What the task requires: Please filter the data down to the lines that include the word "学生时代" and copy them.

Bounding box prediction data:
○ ○ ○ ○ ○ ○ ○
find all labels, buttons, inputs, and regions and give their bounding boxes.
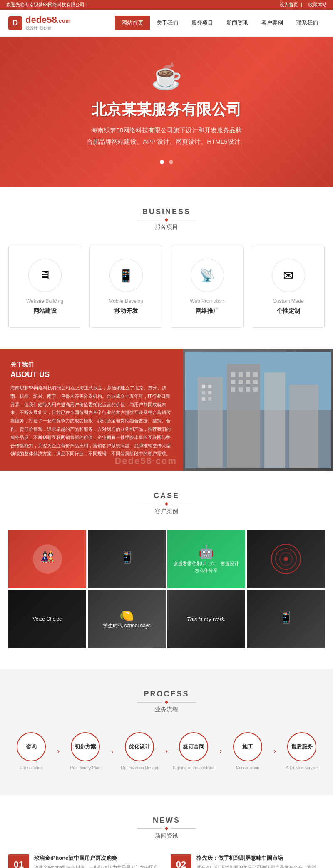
process-title-en: PROCESS bbox=[8, 690, 325, 698]
promotion-en: Web Promotion bbox=[177, 298, 237, 304]
process-step-2: 初步方案 Preliminary Plan bbox=[62, 732, 108, 770]
svg-rect-8 bbox=[202, 391, 205, 394]
hero-title: 北京某某服务有限公司 bbox=[8, 100, 325, 120]
about-text: 关于我们 ABOUT US 海南织梦58网络科技有限公司在上海正式成立，并陆续建… bbox=[0, 349, 183, 471]
hero-dot-2[interactable] bbox=[169, 160, 173, 164]
hero-dot-1[interactable] bbox=[160, 160, 164, 164]
main-nav: 网站首页 关于我们 服务项目 新闻资讯 客户案例 联系我们 bbox=[115, 16, 325, 30]
process-step-3: 优化设计 Optimization Design bbox=[117, 732, 162, 770]
case-2-icon: 📱 bbox=[110, 542, 144, 576]
business-title-zh: 服务项目 bbox=[8, 224, 325, 231]
svg-rect-17 bbox=[239, 380, 243, 384]
svg-rect-21 bbox=[239, 387, 243, 392]
case-2-inner: 📱 bbox=[88, 530, 166, 588]
news-title-zh: 新闻资讯 bbox=[8, 832, 325, 840]
svg-rect-20 bbox=[231, 387, 235, 392]
case-item-8[interactable]: 📱 bbox=[247, 590, 325, 648]
case-6-content: 🍋 学生时代 school days bbox=[103, 609, 151, 629]
business-section-title: BUSINESS 服务项目 bbox=[8, 207, 325, 231]
case-7-inner: This is my work. bbox=[167, 590, 245, 648]
step-arrow-4: › bbox=[216, 747, 225, 756]
case-item-6[interactable]: 🍋 学生时代 school days bbox=[88, 590, 166, 648]
step-circle-1: 咨询 bbox=[17, 732, 46, 761]
top-bar: 欢迎光临海南织梦58网络科技有限公司！ 设为首页 ｜ 收藏本站 bbox=[0, 0, 333, 10]
nav-services[interactable]: 服务项目 bbox=[185, 16, 220, 30]
about-inner: 关于我们 ABOUT US 海南织梦58网络科技有限公司在上海正式成立，并陆续建… bbox=[0, 349, 333, 471]
nav-about[interactable]: 关于我们 bbox=[150, 16, 185, 30]
about-image bbox=[183, 349, 333, 471]
case-item-2[interactable]: 📱 bbox=[88, 530, 166, 588]
svg-rect-4 bbox=[264, 372, 285, 468]
case-5-text: Voice Choice bbox=[32, 616, 62, 622]
svg-rect-19 bbox=[253, 380, 258, 384]
svg-rect-14 bbox=[246, 372, 250, 377]
svg-rect-12 bbox=[231, 372, 235, 377]
case-item-7[interactable]: This is my work. bbox=[167, 590, 245, 648]
logo-brand: dede58.com bbox=[25, 15, 71, 25]
svg-rect-2 bbox=[198, 377, 223, 468]
step-3-en: Optimization Design bbox=[117, 766, 162, 770]
news-grid: 01 玫瑰金iPhone被中国用户两次购奏 玫瑰金iPhone到来的时候，一些媒… bbox=[8, 854, 325, 868]
about-section: 关于我们 ABOUT US 海南织梦58网络科技有限公司在上海正式成立，并陆续建… bbox=[0, 349, 333, 471]
promotion-icon: 📡 bbox=[191, 259, 224, 292]
news-content-1: 玫瑰金iPhone被中国用户两次购奏 玫瑰金iPhone到来的时候，一些媒体认为… bbox=[34, 854, 162, 868]
set-homepage-link[interactable]: 设为首页 bbox=[280, 2, 298, 7]
hero-icon: ☕ bbox=[8, 62, 325, 91]
case-section: CASE 客户案例 🎎 📱 🤖 盒服君带你刷UI（六 bbox=[0, 471, 333, 669]
step-4-zh: 签订合同 bbox=[183, 743, 204, 751]
hero-subtitle: 海南织梦58网络科技有限公司旗下设计和开发服务品牌 bbox=[8, 127, 325, 135]
process-step-4: 签订合同 Signing of the contract bbox=[171, 732, 216, 770]
website-en: Website Building bbox=[15, 298, 75, 304]
mobile-icon: 📱 bbox=[109, 259, 143, 292]
case-7-text: This is my work. bbox=[187, 616, 226, 622]
step-3-zh: 优化设计 bbox=[129, 743, 150, 751]
favorite-link[interactable]: 收藏本站 bbox=[308, 2, 327, 7]
case-3-text: 盒服君带你刷UI（六） 客服设计怎么作分享 bbox=[171, 561, 241, 574]
hero-desc: 合肥品牌网站建设、APP 设计、网页设计、HTML5设计。 bbox=[8, 138, 325, 146]
business-item-website[interactable]: 🖥 Website Building 网站建设 bbox=[8, 246, 81, 328]
case-4-swirl bbox=[269, 542, 303, 576]
business-item-mobile[interactable]: 📱 Mobile Develop 移动开发 bbox=[89, 246, 162, 328]
case-item-3[interactable]: 🤖 盒服君带你刷UI（六） 客服设计怎么作分享 bbox=[167, 530, 245, 588]
case-4-inner bbox=[247, 530, 325, 588]
nav-home[interactable]: 网站首页 bbox=[115, 16, 150, 30]
news-title-en: NEWS bbox=[8, 816, 325, 825]
svg-text:📱: 📱 bbox=[119, 550, 134, 564]
process-section: PROCESS 业务流程 咨询 Consultation › 初步方案 Prel… bbox=[0, 669, 333, 795]
about-tag: 关于我们 bbox=[10, 361, 173, 369]
news-desc-2: 就在2013年下半年新的苹果公司确认新产品发布会在上海举行，小米、华为等安卓手机… bbox=[196, 864, 325, 868]
step-circle-2: 初步方案 bbox=[71, 732, 100, 761]
svg-rect-9 bbox=[208, 391, 211, 394]
business-item-promotion[interactable]: 📡 Web Promotion 网络推广 bbox=[171, 246, 244, 328]
case-title-en: CASE bbox=[8, 491, 325, 500]
top-bar-left: 欢迎光临海南织梦58网络科技有限公司！ bbox=[6, 2, 89, 8]
news-content-2: 格先庆：做手机到刷屏意味中国市场 就在2013年下半年新的苹果公司确认新产品发布… bbox=[196, 854, 325, 868]
about-body: 海南织梦58网络科技有限公司在上海正式成立，并陆续建立了北京、苏州、济南、杭州、… bbox=[10, 384, 173, 458]
business-item-custom[interactable]: ✉ Custom Made 个性定制 bbox=[252, 246, 325, 328]
step-1-zh: 咨询 bbox=[26, 743, 37, 751]
step-6-zh: 售后服务 bbox=[291, 743, 313, 751]
hero-dots bbox=[8, 158, 325, 166]
svg-rect-13 bbox=[239, 372, 243, 377]
step-circle-5: 施工 bbox=[233, 732, 262, 761]
case-item-5[interactable]: Voice Choice bbox=[8, 590, 86, 648]
svg-rect-5 bbox=[289, 385, 318, 468]
custom-zh: 个性定制 bbox=[258, 307, 318, 315]
news-item-1[interactable]: 01 玫瑰金iPhone被中国用户两次购奏 玫瑰金iPhone到来的时候，一些媒… bbox=[8, 854, 162, 868]
logo-brand-text: dede58 bbox=[25, 15, 57, 25]
custom-en: Custom Made bbox=[258, 298, 318, 304]
case-item-4[interactable] bbox=[247, 530, 325, 588]
case-section-title: CASE 客户案例 bbox=[8, 491, 325, 515]
process-step-5: 施工 Construction bbox=[225, 732, 271, 770]
case-title-zh: 客户案例 bbox=[8, 508, 325, 515]
nav-news[interactable]: 新闻资讯 bbox=[220, 16, 255, 30]
nav-cases[interactable]: 客户案例 bbox=[255, 16, 290, 30]
news-item-2[interactable]: 02 格先庆：做手机到刷屏意味中国市场 就在2013年下半年新的苹果公司确认新产… bbox=[171, 854, 325, 868]
case-item-1[interactable]: 🎎 bbox=[8, 530, 86, 588]
svg-text:📱: 📱 bbox=[278, 610, 293, 624]
mobile-en: Mobile Develop bbox=[96, 298, 156, 304]
nav-contact[interactable]: 联系我们 bbox=[290, 16, 325, 30]
website-zh: 网站建设 bbox=[15, 307, 75, 315]
case-6-text: 学生时代 school days bbox=[103, 622, 151, 629]
step-5-en: Construction bbox=[225, 766, 271, 770]
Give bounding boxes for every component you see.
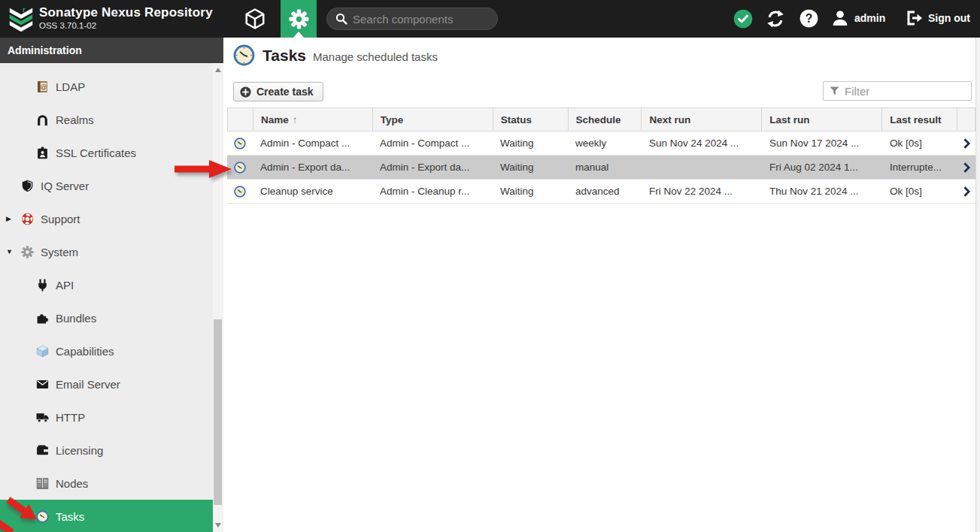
○ ○ ○ ○ ○ ○ ○
Solution to this exercise:
case-6-content: 🍋 学生时代 school days bbox=[103, 609, 151, 629]
case-item-6[interactable]: 🍋 学生时代 school days bbox=[88, 590, 166, 648]
case-6-text: 学生时代 school days bbox=[103, 622, 151, 629]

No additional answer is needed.